Material provided
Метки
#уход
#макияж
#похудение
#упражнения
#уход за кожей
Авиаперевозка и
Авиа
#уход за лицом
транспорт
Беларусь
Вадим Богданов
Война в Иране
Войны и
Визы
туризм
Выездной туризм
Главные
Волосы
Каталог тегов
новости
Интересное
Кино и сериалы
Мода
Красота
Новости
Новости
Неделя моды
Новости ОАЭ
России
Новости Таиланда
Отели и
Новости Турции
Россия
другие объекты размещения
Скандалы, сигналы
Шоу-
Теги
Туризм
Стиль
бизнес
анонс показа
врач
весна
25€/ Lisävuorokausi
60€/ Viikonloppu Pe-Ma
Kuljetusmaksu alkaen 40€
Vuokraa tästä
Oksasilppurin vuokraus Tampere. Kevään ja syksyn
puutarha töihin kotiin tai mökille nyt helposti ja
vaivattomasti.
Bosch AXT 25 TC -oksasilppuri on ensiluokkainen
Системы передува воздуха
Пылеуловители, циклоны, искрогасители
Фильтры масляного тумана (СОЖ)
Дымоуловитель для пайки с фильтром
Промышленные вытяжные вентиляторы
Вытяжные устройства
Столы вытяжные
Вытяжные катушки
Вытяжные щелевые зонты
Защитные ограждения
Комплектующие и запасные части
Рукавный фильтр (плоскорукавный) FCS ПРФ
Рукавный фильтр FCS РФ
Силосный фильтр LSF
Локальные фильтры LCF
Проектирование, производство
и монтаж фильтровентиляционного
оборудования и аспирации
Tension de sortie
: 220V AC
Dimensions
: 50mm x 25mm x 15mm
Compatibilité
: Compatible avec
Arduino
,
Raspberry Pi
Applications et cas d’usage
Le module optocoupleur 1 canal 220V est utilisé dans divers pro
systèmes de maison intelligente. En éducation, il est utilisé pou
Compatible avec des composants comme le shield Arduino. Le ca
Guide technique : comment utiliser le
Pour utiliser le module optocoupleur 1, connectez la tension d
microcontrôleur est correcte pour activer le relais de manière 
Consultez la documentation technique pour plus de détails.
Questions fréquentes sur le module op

Problem to work on
Say how many lines of the material contain the word "Рукавный", with no other text.

Task solution
2